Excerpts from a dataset
<<<<
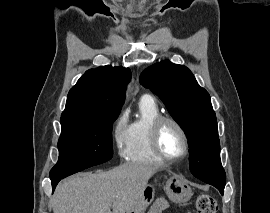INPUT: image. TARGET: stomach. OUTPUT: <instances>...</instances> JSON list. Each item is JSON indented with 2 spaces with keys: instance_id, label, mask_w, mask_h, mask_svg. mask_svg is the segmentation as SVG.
I'll return each mask as SVG.
<instances>
[{
  "instance_id": "obj_1",
  "label": "stomach",
  "mask_w": 270,
  "mask_h": 213,
  "mask_svg": "<svg viewBox=\"0 0 270 213\" xmlns=\"http://www.w3.org/2000/svg\"><path fill=\"white\" fill-rule=\"evenodd\" d=\"M163 190L168 198L176 203L187 202L192 196V190L187 182L165 170H160L158 175ZM154 199L153 189L147 187L143 194L136 200L126 213H145L147 207Z\"/></svg>"
}]
</instances>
>>>>
## Try it
Output each entry above word for word. The pictures stay out.

## The completed task
INPUT: image. TARGET: stomach. OUTPUT: <instances>...</instances> JSON list. Each item is JSON indented with 2 spaces with keys: instance_id, label, mask_w, mask_h, mask_svg. mask_svg is the segmentation as SVG.
I'll return each mask as SVG.
<instances>
[{
  "instance_id": "obj_1",
  "label": "stomach",
  "mask_w": 270,
  "mask_h": 213,
  "mask_svg": "<svg viewBox=\"0 0 270 213\" xmlns=\"http://www.w3.org/2000/svg\"><path fill=\"white\" fill-rule=\"evenodd\" d=\"M163 190L168 198L176 203L187 202L192 196V190L187 182L165 170H160L158 175ZM154 199L153 189L147 187L143 194L136 200L126 213H145L147 207Z\"/></svg>"
}]
</instances>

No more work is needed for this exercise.